Purpose: The Community Clinical Oncology Program (CCOP) and Minority-Based Community Clinical Oncology Program (MBCCOP) are provider-based research networks (PBRN) that improve minority enrollment in cancer-focused clinical trials. We hypothesized that affiliation with a PBRN may also mitigate racial differences in hospice enrollment for patients with lung cancer.
Methods: We used the SEER-Medicare data, linked to the National Cancer Institute's CCOP program data, to identify all patients (≥ age 65 years) with lung cancer, diagnosed from 2001 to 2007. We defined clinical treatment settings as CCOP, MBCCOP, academic, or community-affiliated and used multivariable logistic regression analysis to determine factors associated with hospice enrollment.

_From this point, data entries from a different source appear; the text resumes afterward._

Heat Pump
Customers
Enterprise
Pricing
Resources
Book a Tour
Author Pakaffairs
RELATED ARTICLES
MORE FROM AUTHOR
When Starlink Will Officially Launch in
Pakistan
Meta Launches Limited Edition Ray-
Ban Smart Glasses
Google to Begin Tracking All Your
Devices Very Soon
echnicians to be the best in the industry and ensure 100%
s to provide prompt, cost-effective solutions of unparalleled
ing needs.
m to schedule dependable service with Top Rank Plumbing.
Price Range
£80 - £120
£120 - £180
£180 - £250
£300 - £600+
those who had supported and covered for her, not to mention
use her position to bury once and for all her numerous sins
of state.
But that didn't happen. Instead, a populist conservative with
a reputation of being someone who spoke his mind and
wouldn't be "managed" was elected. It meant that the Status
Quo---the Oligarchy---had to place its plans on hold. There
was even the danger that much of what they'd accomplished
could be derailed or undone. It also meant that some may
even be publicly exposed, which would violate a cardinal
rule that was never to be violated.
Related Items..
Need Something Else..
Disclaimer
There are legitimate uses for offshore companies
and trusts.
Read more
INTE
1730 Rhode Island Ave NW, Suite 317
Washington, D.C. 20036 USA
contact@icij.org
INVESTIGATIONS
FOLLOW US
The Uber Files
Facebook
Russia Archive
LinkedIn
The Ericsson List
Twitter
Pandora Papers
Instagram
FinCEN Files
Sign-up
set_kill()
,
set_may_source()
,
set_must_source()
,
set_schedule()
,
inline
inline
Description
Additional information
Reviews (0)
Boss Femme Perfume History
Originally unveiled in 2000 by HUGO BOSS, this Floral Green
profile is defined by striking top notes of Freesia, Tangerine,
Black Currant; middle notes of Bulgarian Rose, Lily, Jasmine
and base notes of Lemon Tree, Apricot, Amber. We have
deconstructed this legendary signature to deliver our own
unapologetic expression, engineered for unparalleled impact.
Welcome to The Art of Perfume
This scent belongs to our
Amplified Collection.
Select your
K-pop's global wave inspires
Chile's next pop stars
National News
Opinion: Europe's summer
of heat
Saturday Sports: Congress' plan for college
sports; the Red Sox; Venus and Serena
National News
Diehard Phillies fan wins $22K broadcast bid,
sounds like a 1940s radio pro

Results: Forty-one thousand eight hundred eighty-five (55.1%) patients with lung cancer enrolled in hospice before death. Approximately 55% of CCOP, 57% of MBCCOP, 57% of academic, and 52% of community patients enrolled. Patients who were more likely to enroll were female (odds ratio [OR], 1.36; 95% CI, 1.31 to 1.40); ≥ age 79 years (OR, 1.11; 95%CI, 1.06 to 1.16); white; lived in more educated areas; had minimal comorbidities; and had distant disease. Asian and black patients in academic (41.1% and 50.4%, respectively) and community practices (35.2% and 43.4%, respectively) were less likely to enroll in hospice compared with white patients (academic, 58.8%; community, 53.1%). However, hospice enrollment was equivalent for black and white patients in MBCCOP (59.5% v 57.2%) and CCOP (52.2% v 56.3%) practices.
Conclusion: Minority patients with lung cancer receiving treatment in cancer-focused PBRN- affiliated practices have greater hospice enrollment than those treated in academic and community practices.